# RMT Lure line breakage



## DallanC (Jan 13, 2009)

I love the RMT lures but I'm finding I am breaking a BUNCH of the trailing hooks off my rigs. I don't know if its defective line, knots or what... I broke 3 more rigs Saturday! That's well over a dozen now. I'm retying new replacement hook rigs but its annoying having to replace them so often.

Am I the only one having this problem?


-DallanC


----------



## Grandpa D (Sep 7, 2007)

I have not had a problem like this.
How is the like breaking?
By a fish strike?
You may want to go to the Kokanee Forum and ask someone there.
Some of the RMT Staff frequent that site.
http://www.kokaneefishingforum.com/


----------



## deadicated1 (Mar 17, 2008)

i broke three of those trailer hooks off last year, as well. i still managed to do just fine with the one hook, but im not sure what the problem is either. i was catching a lot of cutts, which may have harder mouths than what the squids were designed for...? not sure exactly though. hopefully they get it worked out, cuz this product is awesome!!


----------



## Digi-Troller (Jan 12, 2008)

As an RMT pro staffer, I've used these squids a ton over the last few years. When I first started using pre tied double snells I found that I too was breaking off the trailing hook a lot. I first noticed this while using Shasta Koke-A-Nuts about 5 years ago. Well, over the years I finally realized what was going on. The line in between the two hooks takes a beating. It gets nicked, stretched, and basically ruined quickly. RMT hoochies use about a 10 or 12 lb test flouro, I believe. Well, this is great line for kokes... but even with kokes, in between the hooks takes a beating. Now you hook an occasional Mackinaw, or Cuttthroat, and things only get worse. That spot between the hooks gets torn apart!

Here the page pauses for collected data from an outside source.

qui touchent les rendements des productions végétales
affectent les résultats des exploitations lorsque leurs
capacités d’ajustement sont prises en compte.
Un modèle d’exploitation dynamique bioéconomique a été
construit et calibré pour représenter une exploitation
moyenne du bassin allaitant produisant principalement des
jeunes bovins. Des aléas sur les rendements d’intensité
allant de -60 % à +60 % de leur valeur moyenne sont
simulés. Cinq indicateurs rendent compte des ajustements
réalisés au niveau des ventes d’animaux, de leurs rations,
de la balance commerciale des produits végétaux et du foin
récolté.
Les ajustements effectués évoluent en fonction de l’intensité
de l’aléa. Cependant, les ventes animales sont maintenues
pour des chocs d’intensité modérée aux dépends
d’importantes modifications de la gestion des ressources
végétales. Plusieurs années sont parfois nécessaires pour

So, in order to try to lessen this I upped my leaders to 20# test mono. This did make broken off 2nd hooks less frequent, but it also reduced the rate we were catching fish. I finally learned, after years of frustration, to pre tie a bunch of double snells with 10 lb flouro, and keep them handy. Now after every few fish I check that spot between the hooks. If its nicked or frayed at all... I put the hoochie on a fresh leader. This is kind of a pain, but well worh it to avoid losing fish... and yet keeping the line light and the lure most effective.

I know thats not what people want to hear... but any lure that comes on a pre tied leader is bound to run into this problem. Even when running my 20# mono rigs... cutts and mackinaw do a lot of damage. If you know this going in, you can enjoy some great lures... but, expect to do a little up keep.

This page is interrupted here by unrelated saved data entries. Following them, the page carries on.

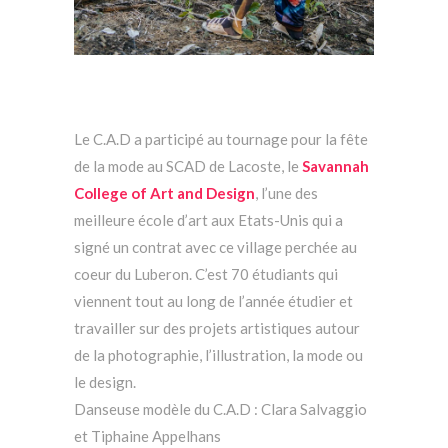
Le C.A.D a participé au tournage pour la fête
de la mode au SCAD de Lacoste, le
Savannah
College of Art and Design
, l’une des
meilleure école d’art aux Etats-Unis qui a
signé un contrat avec ce village perchée au
coeur du Luberon. C’est 70 étudiants qui
viennent tout au long de l’année étudier et
travailler sur des projets artistiques autour
de la photographie, l’illustration, la mode ou
le design.
Danseuse modèle du C.A.D : Clara Salvaggio
et Tiphaine Appelhans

If you have any other questions, please send me a PM... or visit http://www.rockymountaintackle.com There are a lot of answers there, as well as contact information for the company.


----------



## DallanC (Jan 13, 2009)

Thanks for the acknowledgment.

I taught myself how to tie a pilchard rig using 14lb test. Now I tie up a couple dozen rigs at home and keep them in the boat then when one rig gets beat up I just move everything over to the new hooks. Its working well so far.


-DallanC


----------



## stupiddog (Jan 15, 2008)

A buddy I was fishing with had the same problem, I noticed he was always grabing that bottom part with the pliers pretty rough, after adjusting the way he removes the hook from mouth the problem got way better. I think the pliers were damaging the line where it ties around the hook.


----------



## Digi-Troller (Jan 12, 2008)

No problem guys. I'm sorry I couldnt get to a reply quicker... but, I havent been on the boards. Last night was the first time I saw your post. In fact, I havent even been fishing due to illness in the family. So, this season is kind of a loss for fishing. But, I think things should be back to normal by ice season! I hope some of you guys get out and slay a few kokes for me! haha A friend of mine slayed them up on Soldier Creek, and I'm hearing that the Gorge is awesome (as usual). Good luck!


----------